"Soon we will know how heavy Mercury's atmospheric particles are, how fast they were moving and in what direction," said Zurbuchen. "Our ion spectrometer is like a fish-eye camera for particles--its organizes particles according to mass but also sees what direction they are coming from and at what speed."
Mercury also has a weak but important magnetic field, indicating that it has a molten liquid core of iron like the Earth. FIPS will also be able to indirectly study the magnetosphere. "Mercury has a magnetosphere the likes of which we have never seen before," said Zurbuchen.
Earth's stronger magnetosphere prevents charged particles from the Sun from reaching the surface, except during periods of extreme solar activity. However, Mercury's weaker magnetosphere cannot prevent particles from the Sun--mostly protons and electrons--from reaching its surface.
"Solar particles actually hit the ground on Mercury--protons, alpha particles, even highly-charged heavier elements like oxygen and potassium. In fact many of the particles in the magnetosphere are likely to be from the Sun, while others will come from the planet directly," said Zurbuchen. "We will be able to tell the difference by their charge."
The final orbit around Mercury for Messenger will be elliptical so that it can have both close fly-bys for sampling the atmosphere and close-up photography, and distant viewing so the entire planet can be surveyed. Mission managers expect Messenger to be able to orbit Mercury for several years before running out of fuel for retrorockets that prevent the decay of its orbit.
Beside FIPS, Messenger has several other sensitive instruments. A dual-imaging system has both wide-angle and telephoto imaging chips for mapping and gathering topographic information. Two matched imagers enable stereoscopic imaging of the surface of Mercury in 3D. A Gamma-Ray and Neutron Spectrometer will detect radioactive elements on Mercury's surface, detect the effect of cosmic rays as well as determine whether there is ice at Mercury's poles (which are never exposed to sunlight).
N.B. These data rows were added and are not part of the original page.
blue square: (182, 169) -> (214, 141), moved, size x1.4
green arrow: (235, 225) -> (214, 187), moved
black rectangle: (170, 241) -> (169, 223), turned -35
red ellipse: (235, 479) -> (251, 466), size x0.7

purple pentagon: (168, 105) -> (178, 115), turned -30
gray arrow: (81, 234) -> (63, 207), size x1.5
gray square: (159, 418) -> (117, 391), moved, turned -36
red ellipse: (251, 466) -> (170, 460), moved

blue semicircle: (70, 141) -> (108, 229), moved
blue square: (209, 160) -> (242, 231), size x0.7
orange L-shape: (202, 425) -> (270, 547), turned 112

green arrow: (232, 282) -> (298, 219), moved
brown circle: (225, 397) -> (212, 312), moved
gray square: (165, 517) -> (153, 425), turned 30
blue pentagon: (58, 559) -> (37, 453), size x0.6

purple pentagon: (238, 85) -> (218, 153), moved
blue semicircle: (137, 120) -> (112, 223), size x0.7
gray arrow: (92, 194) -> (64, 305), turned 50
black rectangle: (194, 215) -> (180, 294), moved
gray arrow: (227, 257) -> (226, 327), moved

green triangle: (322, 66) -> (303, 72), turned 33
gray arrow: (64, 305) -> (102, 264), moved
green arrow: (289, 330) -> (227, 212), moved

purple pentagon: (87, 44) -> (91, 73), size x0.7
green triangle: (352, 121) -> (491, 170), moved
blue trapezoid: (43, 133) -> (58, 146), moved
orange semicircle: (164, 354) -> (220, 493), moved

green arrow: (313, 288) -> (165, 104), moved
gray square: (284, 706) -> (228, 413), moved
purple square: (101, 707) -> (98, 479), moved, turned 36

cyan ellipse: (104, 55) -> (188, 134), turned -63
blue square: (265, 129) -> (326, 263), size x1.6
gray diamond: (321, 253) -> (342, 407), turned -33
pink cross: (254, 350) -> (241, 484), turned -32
An X-ray spectrometer will measure various elements in Mercury's crust. A magnetometer will map Mercury's magnetic field as well as detect magnetized rocks in its crust. A laser altimeter will bounce a laser off the planet's surface to accurately measure Mercury's topography. And a radio source will use the Doppler effect to study Mercury's mass distribution, including variations in the thickness of Mercury's crust.
Mercury is 36 million miles from the Sun and is the smallest planet in the solar system at just 3,000 miles in diameter at its equator.